The next choice was the Waithman estate at Merlin Park. It was too large for the purposes, but it was close to the city and amenities, and would have to do.
Mrs Waithman, formerly Eileen O’Driscoll from Prospect Hill, and known to all as Drico, first came to Merlin Park House as a 19 years-old governess to the captain’s son Stan. Captain Wyndham Waithman had first married Winifred Lindsey, but after her untimely death he married Drico who had seamlessly become a close family friend to all the Waithmans.
In contrast to the earlier inhabitants of Merlin Park, Drico and the captain lived a gentle lifestyle in that vast house, and expansive parkland. The captain and Drico enlarged the forest, worked the marble quarry, and he applied his skills as a keen inventor in his workshop. They took an active role in several charities, especially the Society for the Blind.
During World War II, because Merlin Park House was on a height with commanding views of Galway Bay, the Waithmans were invited to keep a look out for enemy ships. Together with two colleagues, professors Liam Ó Briain and Tom Dillon, they searched the horizon. I can imagine the fun they had.
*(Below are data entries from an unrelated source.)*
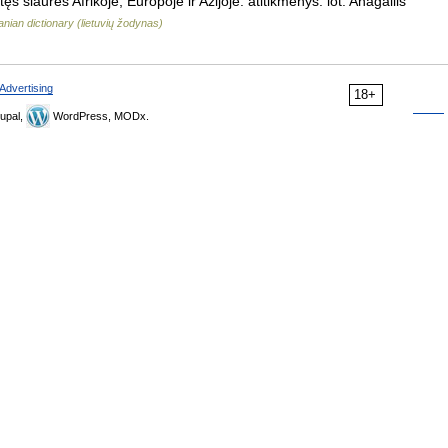
s šiaurės Afrikoje, Europoje ir Azijoje. atitikmenys: lot. Anagallis
anian dictionary (lietuvių žodynas)
Advertising
18+
upal,
WordPress, MODx.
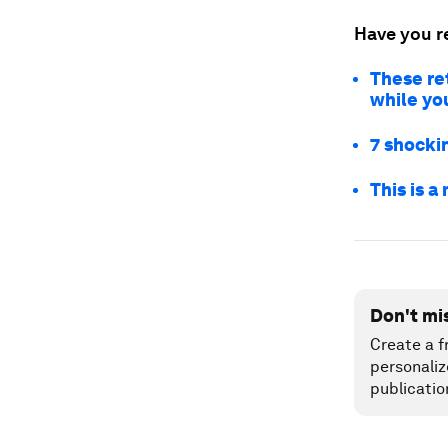
Have you r
These ret
while yo
7 shockin
This is a
Don't mi
Create a f
personaliz
publicatio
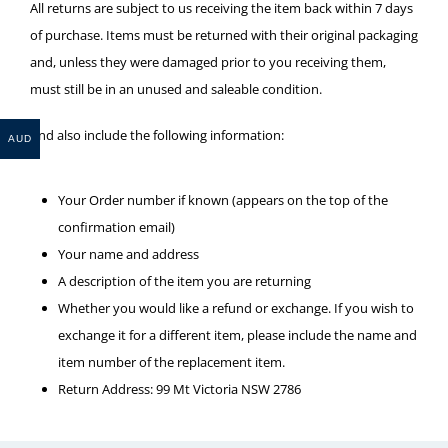
All returns are subject to us receiving the item back within 7 days
of purchase. Items must be returned with their original packaging
and, unless they were damaged prior to you receiving them,
must still be in an unused and saleable condition.
And also include the following information:
AUD
Your Order number if known (appears on the top of the
confirmation email)
Your name and address
A description of the item you are returning
Whether you would like a refund or exchange. If you wish to
exchange it for a different item, please include the name and
item number of the replacement item.
Return Address: 99 Mt Victoria NSW 2786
The captain and Drico learned Morse code, and listened out for signals coming from the sea.
They were very productive gardeners, cultivating soft fruits and apples which became the target of local schoolboys who sneaked into the orchards only to set off alarms the captain had ingeniously placed about the trees.
Drico described to Jim Fahy on his RTE radio programme ‘Looking West’ how one day four men called to the house. ‘They were shown in. My husband who had been out in his workshop came in and very politely said: “Good afternoon gentlemen, what can I do for you?” Little did he know what they were going to do for him.’
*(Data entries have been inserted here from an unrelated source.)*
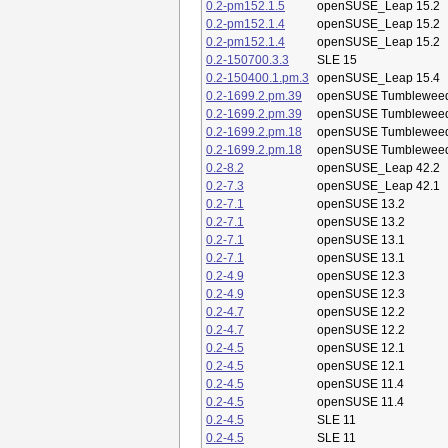
0.2-pm152.1.5
openSUSE_Leap 15.2
0.2-pm152.1.4
openSUSE_Leap 15.2
0.2-pm152.1.4
openSUSE_Leap 15.2
0.2-150700.3.3
SLE 15
0.2-150400.1.pm.3
openSUSE_Leap 15.4
0.2-1699.2.pm.39
openSUSE Tumblewee
0.2-1699.2.pm.39
openSUSE Tumblewee
0.2-1699.2.pm.18
openSUSE Tumblewee
0.2-1699.2.pm.18
openSUSE Tumblewee
0.2-8.2
openSUSE_Leap 42.2
0.2-7.3
openSUSE_Leap 42.1
0.2-7.1
openSUSE 13.2
0.2-7.1
openSUSE 13.2
0.2-7.1
openSUSE 13.1
0.2-7.1
openSUSE 13.1
0.2-4.9
openSUSE 12.3
0.2-4.9
openSUSE 12.3
0.2-4.7
openSUSE 12.2
0.2-4.7
openSUSE 12.2
0.2-4.5
openSUSE 12.1
0.2-4.5
openSUSE 12.1
0.2-4.5
openSUSE 11.4
0.2-4.5
openSUSE 11.4
0.2-4.5
SLE 11
0.2-4.5
SLE 11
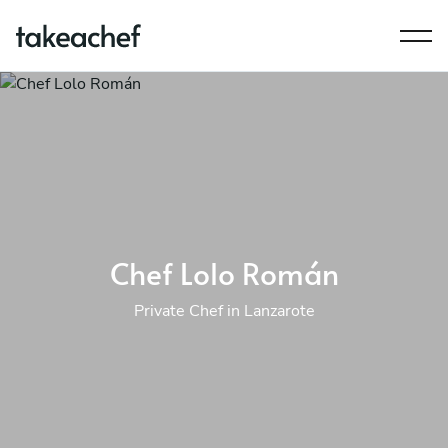
Chef Lolo Román
Private Chef in Lanzarote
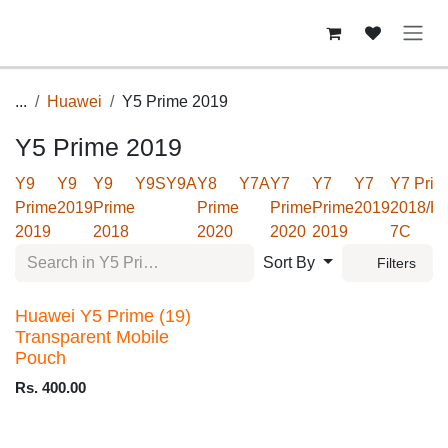
Skip to Content
...
Huawei
Y5 Prime 2019
Y5 Prime 2019
Y9
Y9
Y9
Y9S
Y9A
Y8
Y7A
Y7
Y7
Y7
Y7 Prim
Prime
2019
Prime
Prime
Prime
Prime
2019
2018/H
2019
2018
2020
2020
2019
7C
Sort By
Filters
Huawei Y5 Prime (19)
Transparent Mobile
Pouch
Rs.
400.00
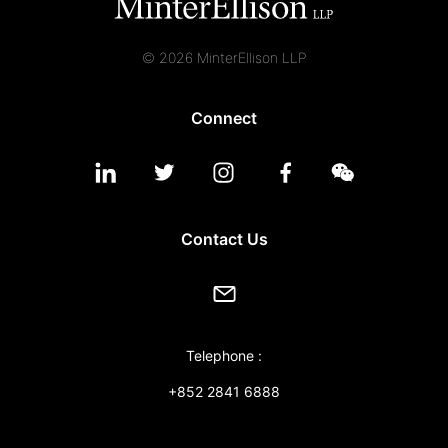
© 2026 MinterEllison LLP
Connect
Contact Us
Telephone :
+852 2841 6888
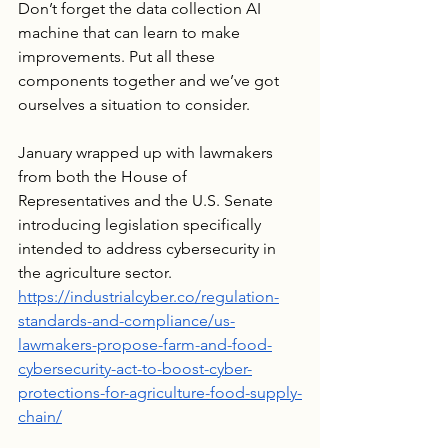
Don’t forget the data collection AI 
machine that can learn to make 
improvements. Put all these 
components together and we’ve got 
ourselves a situation to consider.
January wrapped up with lawmakers 
from both the House of 
Representatives and the U.S. Senate 
introducing legislation specifically 
intended to address cybersecurity in 
the agriculture sector.  
https://industrialcyber.co/regulation-
standards-and-compliance/us-
lawmakers-propose-farm-and-food-
cybersecurity-act-to-boost-cyber-
protections-for-agriculture-food-supply-
chain/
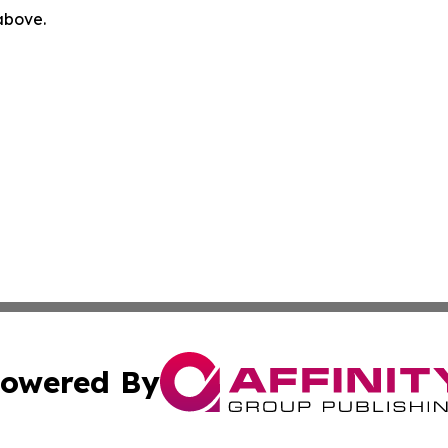
 above.
owered By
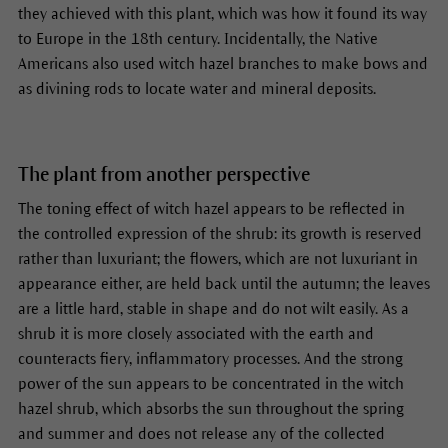
they achieved with this plant, which was how it found its way
to Europe in the 18th century. Incidentally, the Native
Americans also used witch hazel branches to make bows and
as divining rods to locate water and mineral deposits.
The plant from another perspective
The toning effect of witch hazel appears to be reflected in
the controlled expression of the shrub: its growth is reserved
rather than luxuriant; the flowers, which are not luxuriant in
appearance either, are held back until the autumn; the leaves
are a little hard, stable in shape and do not wilt easily. As a
shrub it is more closely associated with the earth and
counteracts fiery, inflammatory processes. And the strong
power of the sun appears to be concentrated in the witch
hazel shrub, which absorbs the sun throughout the spring
and summer and does not release any of the collected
It quickly became clear what the visit was all about. They explained they were looking for a site for a sanitorium and that Merlin Park could be ideal. The government could take possession of the property by compulsory means if necessary.
The captain and Drico were in a state of shock. The men, however, were very polite. They were fully aware the attachment the captain had to his home. They were as sensitive as they could be. Nevertheless, the matter was urgent. After looking around the house, and the grounds, the men said that a decision would be made in a few weeks. The Waithmans would be informed by letter.
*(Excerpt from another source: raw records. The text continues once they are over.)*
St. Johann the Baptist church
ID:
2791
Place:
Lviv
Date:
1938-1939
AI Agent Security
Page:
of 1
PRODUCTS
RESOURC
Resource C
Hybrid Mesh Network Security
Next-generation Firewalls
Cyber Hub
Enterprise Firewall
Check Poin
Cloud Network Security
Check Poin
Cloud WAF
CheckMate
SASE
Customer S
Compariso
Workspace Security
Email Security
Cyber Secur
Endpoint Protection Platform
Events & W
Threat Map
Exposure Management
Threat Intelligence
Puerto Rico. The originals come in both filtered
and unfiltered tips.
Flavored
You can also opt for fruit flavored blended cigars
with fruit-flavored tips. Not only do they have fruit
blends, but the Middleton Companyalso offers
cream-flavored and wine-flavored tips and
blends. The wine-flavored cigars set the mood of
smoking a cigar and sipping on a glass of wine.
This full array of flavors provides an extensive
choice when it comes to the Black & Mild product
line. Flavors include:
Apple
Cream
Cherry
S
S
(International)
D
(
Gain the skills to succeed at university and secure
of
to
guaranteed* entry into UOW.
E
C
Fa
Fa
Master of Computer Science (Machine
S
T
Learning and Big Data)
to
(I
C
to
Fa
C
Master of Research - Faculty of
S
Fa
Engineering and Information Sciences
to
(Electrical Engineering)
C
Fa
When the the letter finally came, it was left on the dining room table. They decided not to open it until after breakfast. Drico told Jim Fahey that there was no need for a compulsory purchase order for Merlin Park. When the captain opened the letter he was in tears. He told Drico they had to leave, but added that if by making Merlin Park into a sanitorium, and if it saved one life, then it was worth the sacrifice.
Next week: The move to Murrough House.
NOTES: It is remarkable that Browne (1915 - 1997 ) achieved all he did as he was only minister for health for four years 1948 - 1951. He was however a TD and senator for 33 years, for five different parties, two of which he co-founded . These were Clann na Poblachta (resigned ), Fianna Fáil (expelled ), National Progressive Democrats (co-founder ), Labour Party (resigned ) and the Socialist Labour Party (co-founder ). He was forced to resign his ministry when he tried to introduce the unwelcomed ‘Mother and Child Scheme’. He lost the support of his political and medical colleagues when the Catholic Church denounced his ideas as ‘an expansion of socialised medicine’.
** Joyce was an officer of the Connaught Rangers, and commanding officer of the British Mission to the Arabs during World War I. Col TE Lawrence (‘Lawrence of Arabia’ ) served under him.
I am leaning on Norbert Sheerin’s excellent A Georgian Memory - A Brief History of Merlin Park House, published 2018, and Galway: A Medico Social History by James P Murray, published 1992.